I hope this picture works?









Thank you!


----------



## Staciekarp (Apr 18, 2010)

Thank you for the comments everyone. 

Here's Damion!  Ended up using oil pastels on black construction paper. Sorry I didn't give him much of a background!


----------



## metalbetta (May 17, 2010)

that was quick! lol. AMAZING job, it looks great! thank you so much.


----------



## Staciekarp (Apr 18, 2010)

If you look at our post times it took me exactly one hour XD. Glad you like it!


----------



## metalbetta (May 17, 2010)

Are you kidding? I LOVE it! You're very talented!


----------



## weluvbettas (May 29, 2010)

_Would you be able to do the guy in my avatar? i cant get a pic to show up but you can see the pic still through my avatar. sorry its small _


----------



## Ariel1719 (Mar 29, 2009)

Oh wow! Thats awsome  Could you perhaps do a digital of my Bacardi? Heres a pic


----------



## fishman12 (Sep 1, 2010)

That pic of Damian and the drawing look exactly the same, and it took you one hour. Amazing! 

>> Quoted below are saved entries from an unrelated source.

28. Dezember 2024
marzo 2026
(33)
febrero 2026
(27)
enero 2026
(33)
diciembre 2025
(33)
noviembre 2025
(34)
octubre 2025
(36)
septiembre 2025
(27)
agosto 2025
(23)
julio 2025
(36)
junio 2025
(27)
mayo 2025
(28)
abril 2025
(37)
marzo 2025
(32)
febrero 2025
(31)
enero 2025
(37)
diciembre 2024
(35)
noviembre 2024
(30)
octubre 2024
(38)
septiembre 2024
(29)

What are those spots on Barcardi's fins?


----------



## Ariel1719 (Mar 29, 2009)

fishman12 said:


> What are those spots on Barcardi's fins?


Hes had them since i bought him, a bit of Dalmation in him im assuming, its not like an add on just a darker orange coloring on his fins!


----------



## BlueHaven (Jul 17, 2010)

Awesome drawings, I Love the pastel (Soft) one, it's so pretty. 

Ariel your fish is adorable!

Could you please draw mine too in the soft colors too? If oil works better, then that is great too!
If this one is not clear enough (his eyes are not as clear here my camera didn't focus, but they have brown/gold in them), I can try and get another one. 









This link might show a bigger picture of the same one, just zoom in:
http://www.bettafish.com/picture.php?albumid=1022&pictureid=7836


----------



## Betta Slave (Dec 8, 2009)

I love your pastels! How do you do that??
I know you're probably pretty busy with all the painting, but would you mind trying out Spiri?

Two pics, since one of them is blurry-ish and focuses more on his face.


----------



## peaches3221 (Jun 1, 2010)

you're probably really busy but if you have time could you do caden in pastel? 
thank you! :-D


----------



## Staciekarp (Apr 18, 2010)

Here's weluvbettas' drawing! The picture was a little hard to make out but I hope you like it. 


Staring on Ariel1719's picture now. Bacardi's spotty fins are real pretty.


----------



## weluvbettas (May 29, 2010)

I love it!!!! thanks


----------



## Ariel1719 (Mar 29, 2009)

Wow that looks great! :O


----------



## fishman12 (Sep 1, 2010)

The drawing of weluvbettas is amazing and incredible. WOW!


----------



## bettalover2033 (Feb 17, 2010)

I would really appreciate it if you could do My new male CT?

Here he is


If you could do it with that oil pastels?


----------



## FireKidomaru (Jan 24, 2010)

WOW! i have been looking for someone to do digital pictures of my fishies! your pictures are very wonderful! i was wondering if you could do a couple of my fishies...i have 6 fishies so if you wouldnt mind doing 3 for right now. I dont mean to ask for so many i would just like a matching set of pictures of all my fishies. If you are too busy to do them all just say so. thank you very much... the pictures are in my album..please do a digital picture of Jazz, Helios, and Cielo


----------



## Staciekarp (Apr 18, 2010)

Here's Bacardi~ I really like how this one turned out. 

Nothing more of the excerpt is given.